> [Saved data entries]
•••••

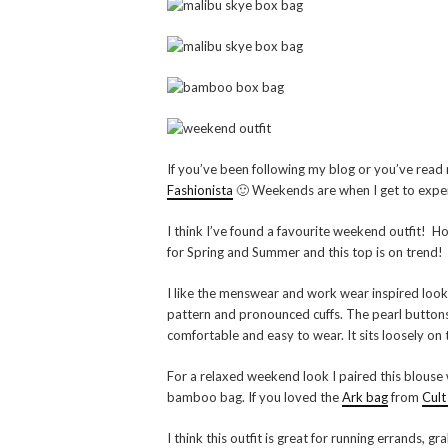
If you’ve been following my blog or you’ve read
Fashionista
🙂 Weekends are when I get to exper
I think I’ve found a favourite weekend outfit! Ho
for Spring and Summer and this top is on trend!
I like the menswear and work wear inspired look o
pattern and pronounced cuffs. The pearl buttons gi
comfortable and easy to wear. It sits loosely on t
For a relaxed weekend look I paired this blouse w
bamboo bag. If you loved the
Ark bag
from
Cult
I think this outfit is great for running errands, g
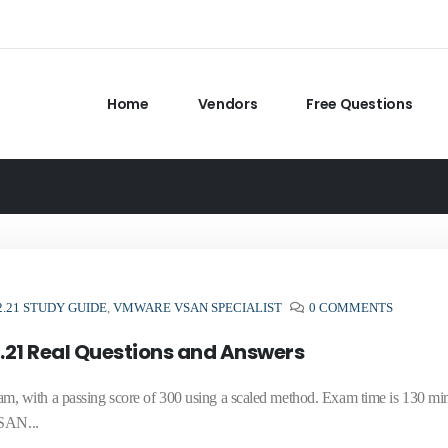
Home
Vendors
Free Questions
2.21 STUDY GUIDE
,
VMWARE VSAN SPECIALIST
0 COMMENTS
.21 Real Questions and Answers
 with a passing score of 300 using a scaled method. Exam time is 130 min
vSAN...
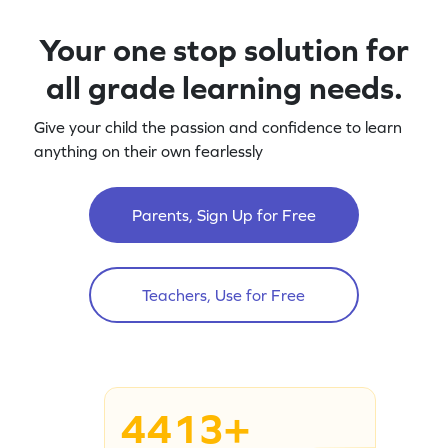
Your one stop solution for
all grade learning needs.
Give your child the passion and confidence to learn
anything on their own fearlessly
Parents, Sign Up for Free
Teachers, Use for Free
4413+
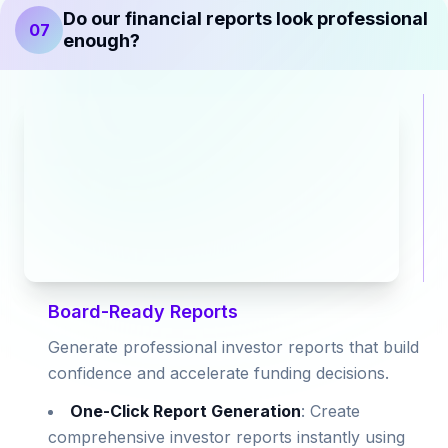
Do our financial reports look professional
07
enough?
Board-Ready Reports
Generate professional investor reports that build
confidence and accelerate funding decisions.
One-Click Report Generation
: Create
comprehensive investor reports instantly using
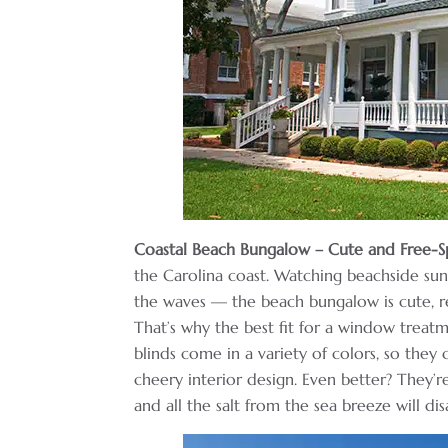
Coastal Beach Bungalow – Cute and Free-Sp
the Carolina coast. Watching beachside sun
the waves — the beach bungalow is cute, re
That’s why the best fit for a window treat
blinds come in a variety of colors, so they
cheery interior design. Even better? They’re
and all the salt from the sea breeze will di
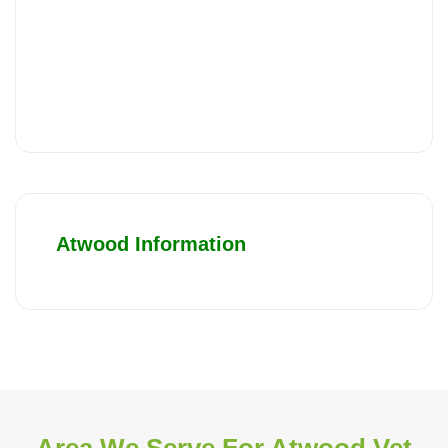
Atwood Information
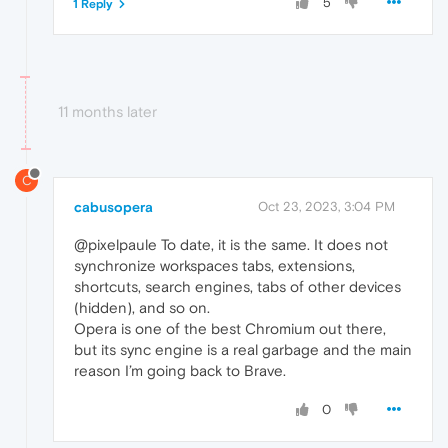
5
1 Reply
11 months later
C
cabusopera
Oct 23, 2023, 3:04 PM
@pixelpaule To date, it is the same. It does not
synchronize workspaces tabs, extensions,
shortcuts, search engines, tabs of other devices
(hidden), and so on.
Opera is one of the best Chromium out there,
but its sync engine is a real garbage and the main
reason I’m going back to Brave.
0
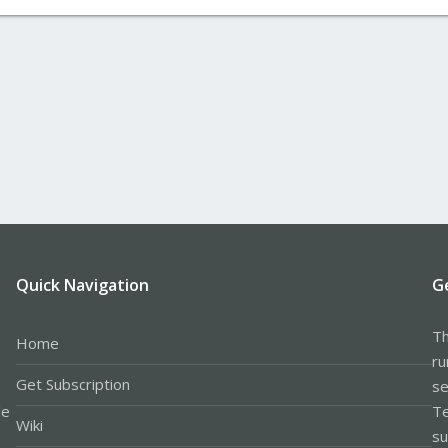
Quick Navigation
G
Th
Home
ru
Get Subscription
se
le
Te
Wiki
su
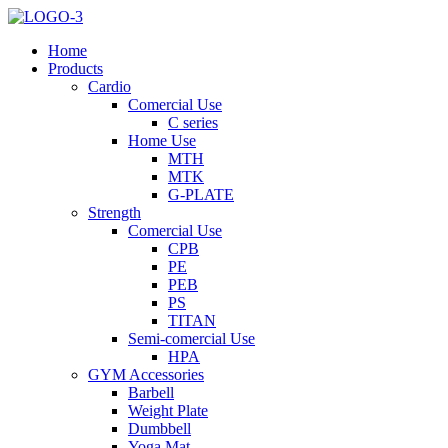
Home
Products
Cardio
Comercial Use
C series
Home Use
MTH
MTK
G-PLATE
Strength
Comercial Use
CPB
PE
PEB
PS
TITAN
Semi-comercial Use
HPA
GYM Accessories
Barbell
Weight Plate
Dumbbell
Yoga Mat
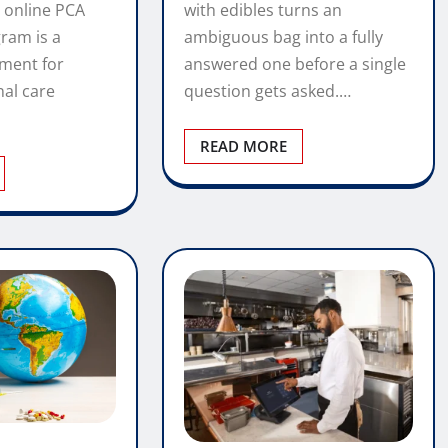
with edibles turns an
 online PCA
ambiguous bag into a fully
gram is a
answered one before a single
tment for
question gets asked.…
nal care
READ MORE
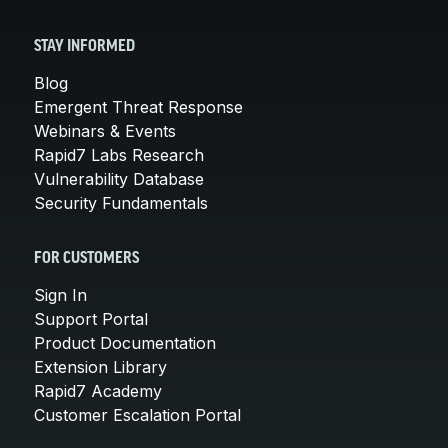
STAY INFORMED
Blog
Emergent Threat Response
Webinars & Events
Rapid7 Labs Research
Vulnerability Database
Security Fundamentals
FOR CUSTOMERS
Sign In
Support Portal
Product Documentation
Extension Library
Rapid7 Academy
Customer Escalation Portal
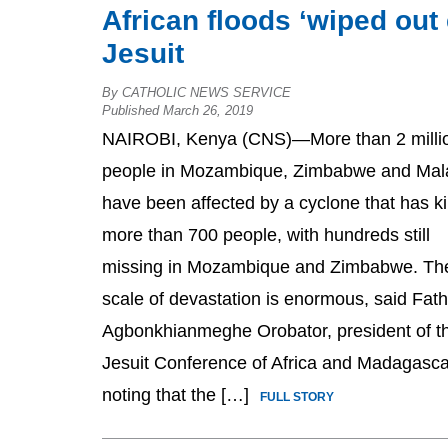
African floods ‘wiped out 
Jesuit
By CATHOLIC NEWS SERVICE
Published March 26, 2019
NAIROBI, Kenya (CNS)—More than 2 milli
people in Mozambique, Zimbabwe and Mal
have been affected by a cyclone that has ki
more than 700 people, with hundreds still
missing in Mozambique and Zimbabwe. Th
scale of devastation is enormous, said Fath
Agbonkhianmeghe Orobator, president of t
Jesuit Conference of Africa and Madagasca
noting that the […]
FULL STORY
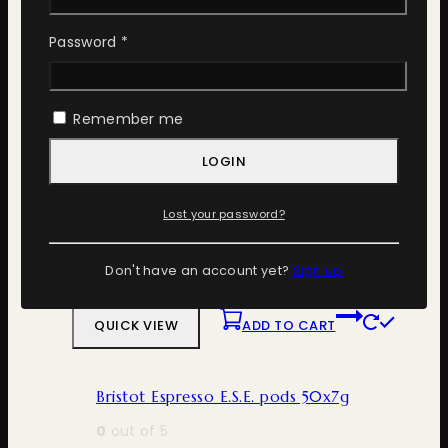
QUICK VIEW
ADD TO CART
Required
Password
*
Bristot 100% Arabica 10×1 Nespresso
Remember me
0
out of 5
300
ден
LOGIN
ADD TO CART
Lost your password?
Don't have an account yet?
Sign up
ADD TO WISHLIST
COMPARE
QUICK VIEW
ADD TO CART
Bristot Espresso E.S.E. pods 50x7g
0
out of 5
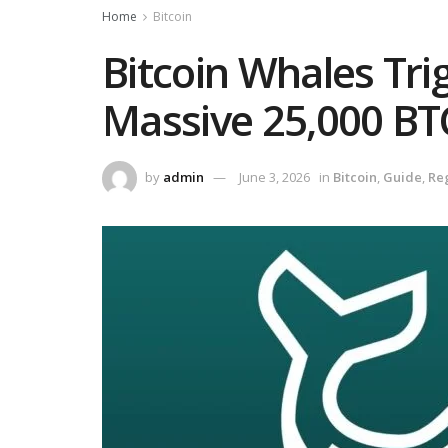
Home
Bitcoin
Bitcoin Whales Tri
Massive 25,000 B
by
admin
June 3, 2026
in
Bitcoin
,
Guide
,
Re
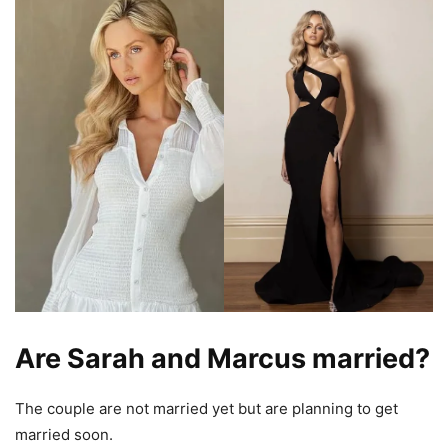
Are Sarah and Marcus married?
The couple are not married yet but are planning to get
married soon.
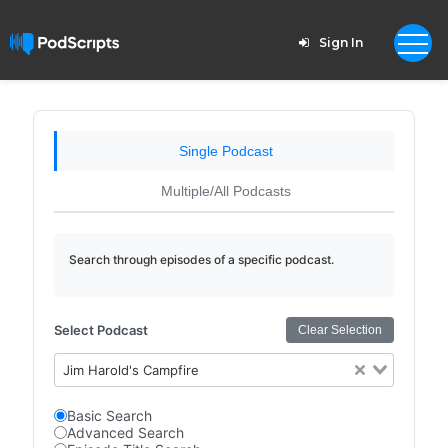
Sign In
Single Podcast
Multiple/All Podcasts
Search through episodes of a specific podcast.
Select Podcast
Clear Selection
Jim Harold's Campfire
Basic Search
Advanced Search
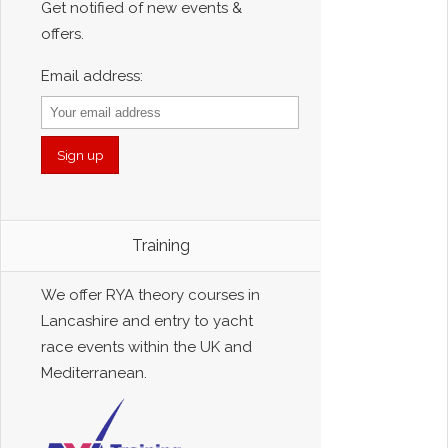
Get notified of new events &
offers.
Email address:
Training
We offer RYA theory courses in
Lancashire and entry to yacht
race events within the UK and
Mediterranean.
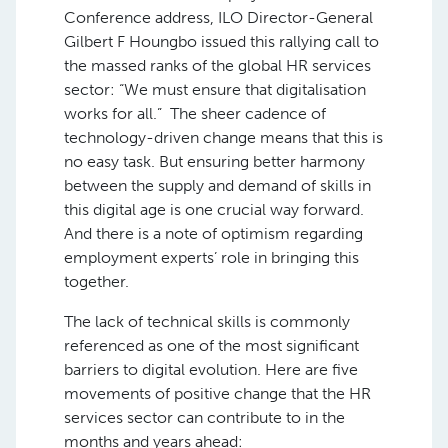
Conference address, ILO Director-General
Gilbert F Houngbo issued this rallying call to
the massed ranks of the global HR services
sector: “We must ensure that digitalisation
works for all.” The sheer cadence of
technology-driven change means that this is
no easy task. But ensuring better harmony
between the supply and demand of skills in
this digital age is one crucial way forward.
And there is a note of optimism regarding
employment experts’ role in bringing this
together.
The lack of technical skills is commonly
referenced as one of the most significant
barriers to digital evolution. Here are five
movements of positive change that the HR
services sector can contribute to in the
months and years ahead:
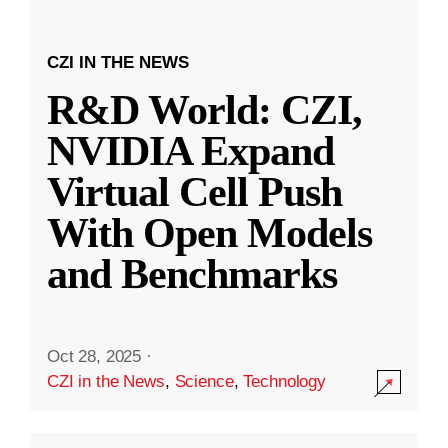
CZI IN THE NEWS
R&D World: CZI,
NVIDIA Expand
Virtual Cell Push
With Open Models
and Benchmarks
Oct 28, 2025
·
CZI in the News
,
Science
,
Technology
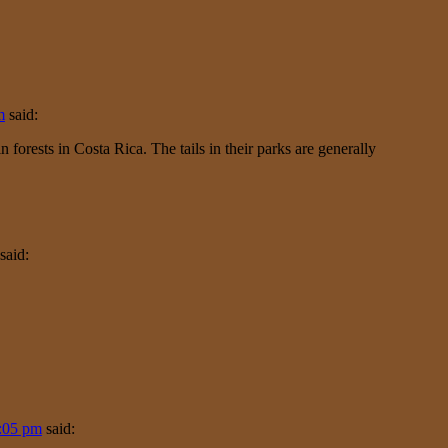
m
said:
 forests in Costa Rica. The tails in their parks are generally
said:
6:05 pm
said:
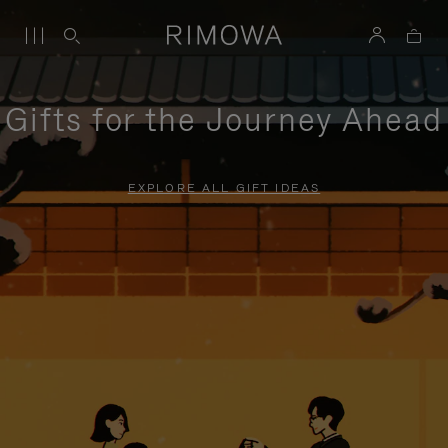
Gifts for the Journey Ahead
EXPLORE ALL GIFT IDEAS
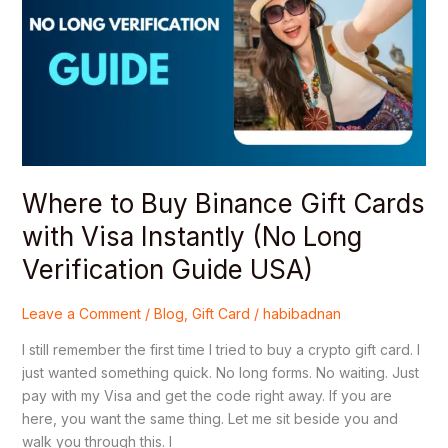
Binance
Gift
Cards
with
Visa
Instantly
(No
Long
Verification
Where to Buy Binance Gift Cards
Guide
with Visa Instantly (No Long
USA)
Verification Guide USA)
Leave a Comment
/
Blog
,
Gift Card
/
habibadnan
I still remember the first time I tried to buy a crypto gift card. I
just wanted something quick. No long forms. No waiting. Just
pay with my Visa and get the code right away. If you are
here, you want the same thing. Let me sit beside you and
walk you through this. I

•••••

> [Assignment]
Return only the number of lines in the data that hold the string "people".

> [Worked solution]
2